IlyaShpitser comments on Beyond Bayesians and Frequentists

IlyaShpitser 31 Oct 2012 19:24 UTC
7 points
0
No, it’s not true. This whole F vs B thing is such a false choice too. Does it make sense in computational complexity to have a holy war between average case and worst case analysis of algorithm running time? Maybe for people who go on holy wars as a hobby, but not as a serious thing.
- Eliezer Yudkowsky 1 Nov 2012 7:00 UTC
  2 points
  0
  Parent
  
  Does it make sense in computational complexity to have a holy war between average case and worst case analysis of algorithm running time?
  
  Er, yes?
  - IlyaShpitser 1 Nov 2012 21:08 UTC
    19 points
    0
    Parent
    I don’t understand why this was linked as a response at all. Randomization is conjectured not to help in the sense that people think P = BPP. But there are cases where randomization does strictly help (wikipedia has a partial list: http://en.wikipedia.org/wiki/Randomized_algorithm).
    
    My point was about sociology. Complexity theorists are not bashing each other’s heads in over whether worst case or average case analysis is “better,” they are proving theorems relating the approaches, with the understanding that in some algorithm analysis applications, it makes sense to take the “adversary view,” for example in real time systems that need strict guarantees. In other applications, typical running time is a more useful quantity. Nobody calls worst case analysis an apostate technique. Maybe that’s a good example to follow. Keep religion out of math, please.

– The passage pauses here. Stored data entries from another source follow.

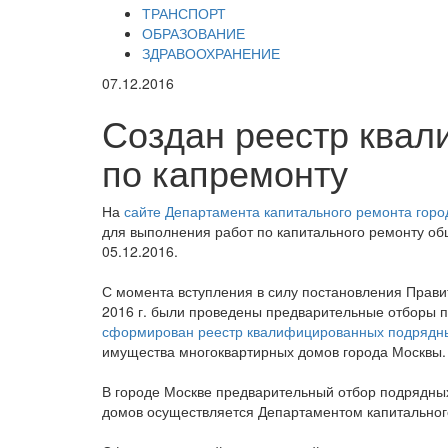
ТРАНСПОРТ
ОБРАЗОВАНИЕ
ЗДРАВООХРАНЕНИЕ
07.12.2016
Создан реестр ква
по капремонту
На
сайте Департамента капитального ремонта гор
для выполнения работ по капитального ремонту о
05.12.2016.
С момента вступления в силу постановления Прави
2016 г. были проведены предварительные отборы п
сформирован реестр квалифицированных подрядн
имущества многоквартирных домов города Москвы.
В городе Москве предварительный отбор подрядны
домов осуществляется Департаментом капитальног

    - jsteinhardt 2 Nov 2012 7:24 UTC
      12 points
      0
      Parent
      
      Keep religion out of math, please.
      
      I agree with this. That was supposed to be the point of the post.
      
      Randomization is conjectured not to help in the sense that people think P = BPP.
      
      Even if P = BPP, randomization still probably helps; P = BPP just means that randomization doesn’t help so much that it separates polynomial from non-polynomial.
- [deleted] 31 Oct 2012 20:53 UTC
  0 points
  0
  Parent
  Your analogy is imprecise. Average case and worst case analyses are both useful in their own right, and deal with different phenomena; F and B claim to deal with the same phenomena, but F is usually more vague about what assumptions its techniques follow from.
  
  A more apt analogy, in my opinion, would be between interpretations of QM. All of them claim to deal with the same phenomena, but some interpretations are more vague about the precise mechanism than others.
  - IlyaShpitser 31 Oct 2012 21:08 UTC
    5 points
    0
    Parent
    Why do you think F is more vague than B? I don’t think that’s true. LW folks (up to and including EY) are generally a lot more vague and imprecise when talking about statistics than professional statisticians using F for whatever reason. But still seem to have strong opinions about B over F. It’s kinda culty, to be honest.
    
    Here’s a book by a smart F:
    
    http://www.amazon.com/All-Statistics-Statistical-Inference-Springer/dp/0387402721
    
    The section on B stat is fairly funny.
    - [deleted] 31 Oct 2012 21:56 UTC
      3 points
      0
      Parent
      F techniques tend to make assumptions that are equivalent to establishing prior distributions, but because it’s easy to forget about these assumptions, many people use F techniques without considering what the assumptions mean. If you are explicit about establishing priors, however, this mostly evaporates.
      
      Notice that the point about your analogy was regarding area of application, not relative vagueness.
      
      I don’t have a strong personal opinion about F/B. This is just based on informal observations about F techniques versus B techniques.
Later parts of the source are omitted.